DNA Copy-Number Segments¶
The
Copy_Number_segments
table contains one row per copy-number segment per TCGA aliquot.
Each TCGA aliquot is uniquely represented by a
TCGA barcode
of length 24, eg TCGA-04-1517-01A-01D-0533-01. (For more information on how TCGA barcodes
were created and how to “read” a TCGA barcode, click on the preceding link.)

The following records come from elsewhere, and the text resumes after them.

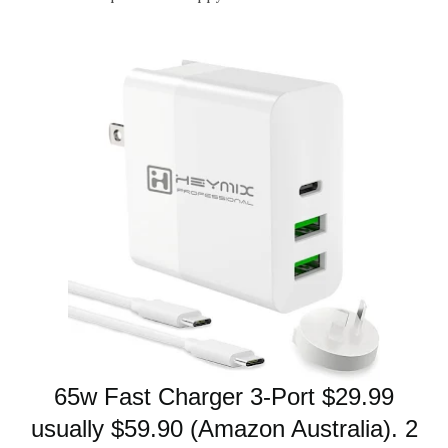
65w Fast Charger
3-Port $29.99
usually $59.90 (Amazon Australia). 2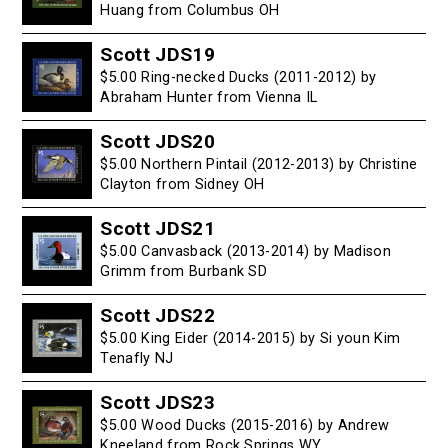
Huang from Columbus OH
Scott JDS19
$5.00 Ring-necked Ducks (2011-2012) by
Abraham Hunter from Vienna IL
Scott JDS20
$5.00 Northern Pintail (2012-2013) by Christine
Clayton from Sidney OH
Scott JDS21
$5.00 Canvasback (2013-2014) by Madison
Grimm from Burbank SD
Scott JDS22
$5.00 King Eider (2014-2015) by Si youn Kim
Tenafly NJ
Scott JDS23
$5.00 Wood Ducks (2015-2016) by Andrew
Kneeland from Rock Springs WY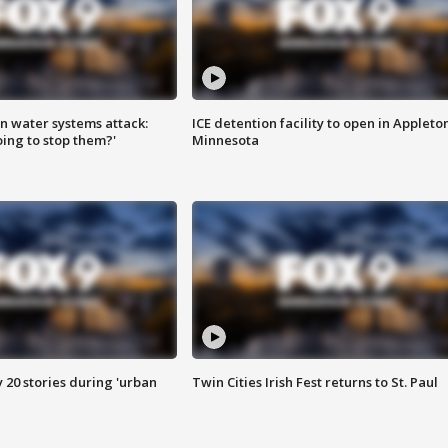
n water systems attack:
ICE detention facility to open in Appleto
ing to stop them?'
Minnesota
y 20 stories during 'urban
Twin Cities Irish Fest returns to St. Paul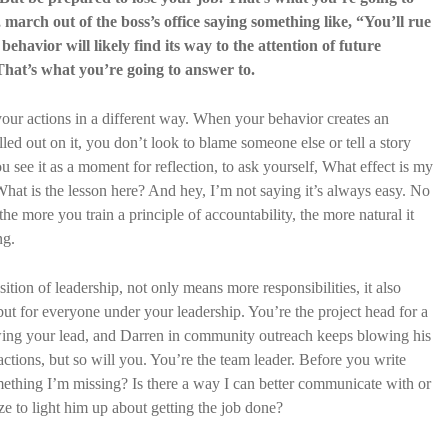
march out of the boss’s office saying something like, “You’ll rue
ehavior will likely find its way to the attention of future
That’s what you’re going to answer to.
our actions in a different way. When your behavior creates an
ed out on it, you don’t look to blame someone else or tell a story
u see it as a moment for reflection, to ask yourself, What effect is my
hat is the lesson here? And hey, I’m not saying it’s always easy. No
 the more you train a principle of accountability, the more natural it
ng.
sition of leadership, not only means more responsibilities, it also
but for everyone under your leadership. You’re the project head for a
wing your lead, and Darren in community outreach keeps blowing his
actions, but so will you. You’re the team leader. Before you write
omething I’m missing? Is there a way I can better communicate with or
ize to light him up about getting the job done?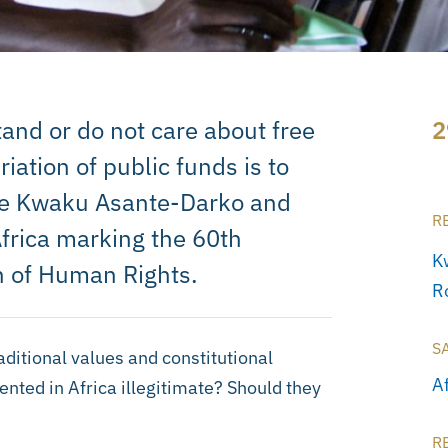
and or do not care about free
2
iation of public funds is to
rite Kwaku Asante-Darko and
R
Africa marking the 60th
K
on of Human Rights.
R
S
aditional values and constitutional
A
vented in Africa illegitimate? Should they
R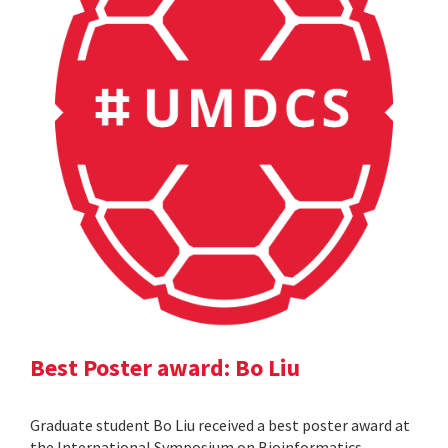
Best Poster award: Bo Liu
Graduate student Bo Liu received a best poster award at
the International Symposium on Bioinformatics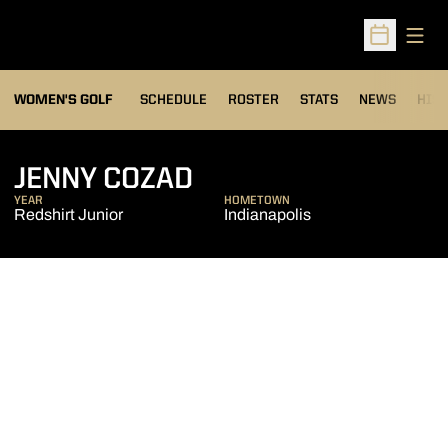
Open
Open Sched
OPENS IN A NEW WIND
WOMEN'S GOLF
SCHEDULE
ROSTER
STATS
NEWS
HIS
SEASON 2011-12
JENNY COZAD
YEAR
HOMETOWN
Redshirt Junior
Indianapolis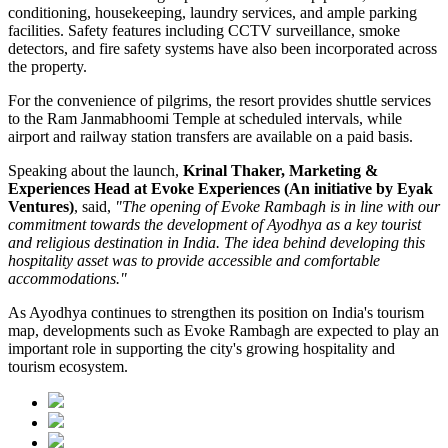
conditioning, housekeeping, laundry services, and ample parking
facilities. Safety features including CCTV surveillance, smoke
detectors, and fire safety systems have also been incorporated across
the property.
For the convenience of pilgrims, the resort provides shuttle services
to the Ram Janmabhoomi Temple at scheduled intervals, while
airport and railway station transfers are available on a paid basis.
Speaking about the launch,
Krinal Thaker, Marketing &
Experiences Head at Evoke Experiences (An initiative by Eyak
Ventures)
, said,
"The opening of Evoke Rambagh is in line with our
commitment towards the development of Ayodhya as a key tourist
and religious destination in India. The idea behind developing this
hospitality asset was to provide accessible and comfortable
accommodations."
As Ayodhya continues to strengthen its position on India's tourism
map, developments such as Evoke Rambagh are expected to play an
important role in supporting the city's growing hospitality and
tourism ecosystem.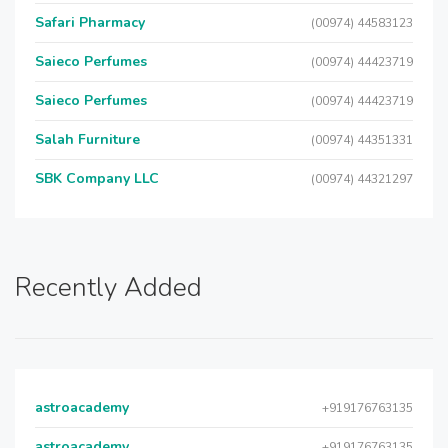
Safari Pharmacy
(00974) 44583123
Saieco Perfumes
(00974) 44423719
Saieco Perfumes
(00974) 44423719
Salah Furniture
(00974) 44351331
SBK Company LLC
(00974) 44321297
Recently Added
astroacademy
+919176763135
astroacademy
+919176763135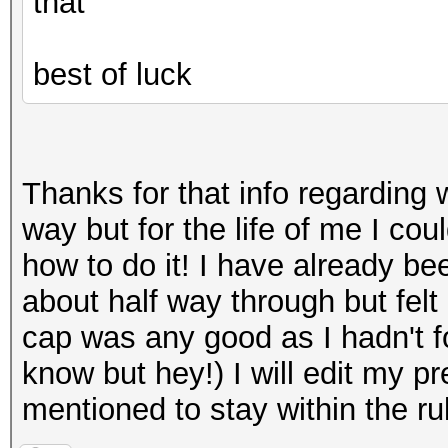
that
best of luck
Thanks for that info regarding 
way but for the life of me I co
how to do it! I have already be
about half way through but felt i
cap was any good as I hadn't fo
know but hey!) I will edit my p
mentioned to stay within the r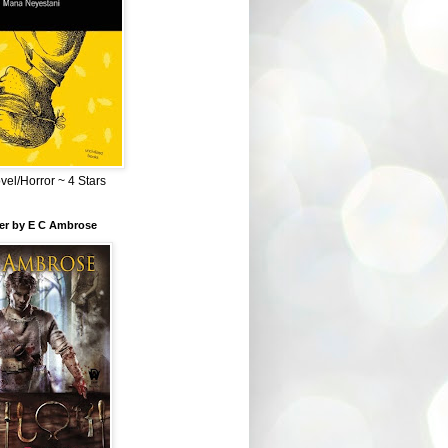
el/Horror ~ 4 Stars
ber by E C Ambrose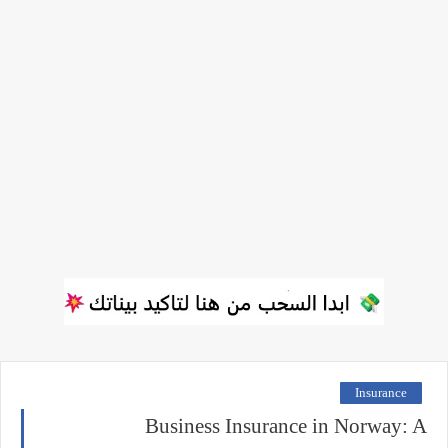
Insurance
Business Insurance in Norway: A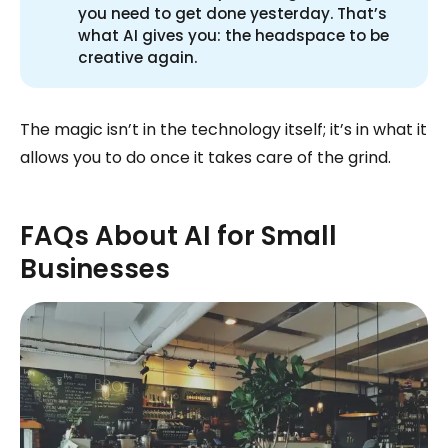
you need to get done yesterday. That’s
what AI gives you: the headspace to be
creative again.
The magic isn’t in the technology itself; it’s in what it
allows you to do once it takes care of the grind.
FAQs About AI for Small
Businesses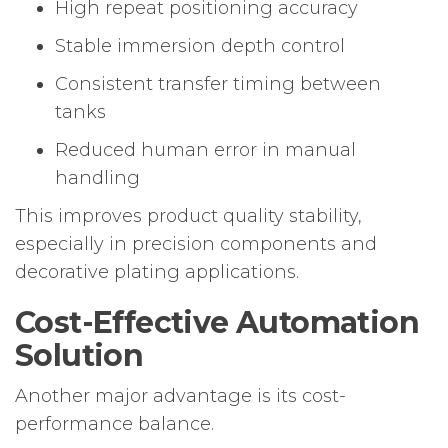
High repeat positioning accuracy
Stable immersion depth control
Consistent transfer timing between
tanks
Reduced human error in manual
handling
This improves product quality stability,
especially in precision components and
decorative plating applications.
Cost-Effective Automation
Solution
Another major advantage is its cost-
performance balance.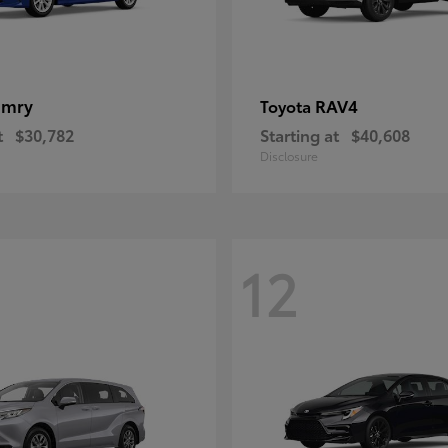
amry
RAV4
Toyota
t
$30,782
Starting at
$40,608
Disclosure
12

There is also a GDC Copy_Number_segments table that has been reprocessed against the HG38 genomic build.
Platform¶
DNA Copy-Number data was generated for the TCGA project using the Affymetrix GenomeWide Human SNP 6.0 Array.
Pipeline¶
DNA Copy-Number data was generated for the TCGA project at the
Broad Genome Characterization Center.
A DESCRIPTION.txt file is included with each data archive at the DCC describing the algorithms,
methods, and protocols used to produce the Level-1, Level-2, and Level-3 data.
ETL Details¶
Each Level-3 data archive contains 4 output files per sample assayed: two based on the hg18 reference, and two based on the hg19 reference for the TCGA HG19 data table.
The BigQuery table is populated only with the files ending with nocnv\_hg19.seg.txt.
The num_probes and segment_mean fields in the raw files are sometimes represented using
Exponential Scientific Notation (eg 8.7E+07)
and were interpreted as integer or floating-point values respectively.
The mapping between TCGA aliquot barcodes and Level-3 data files was obtained from the SDRF file.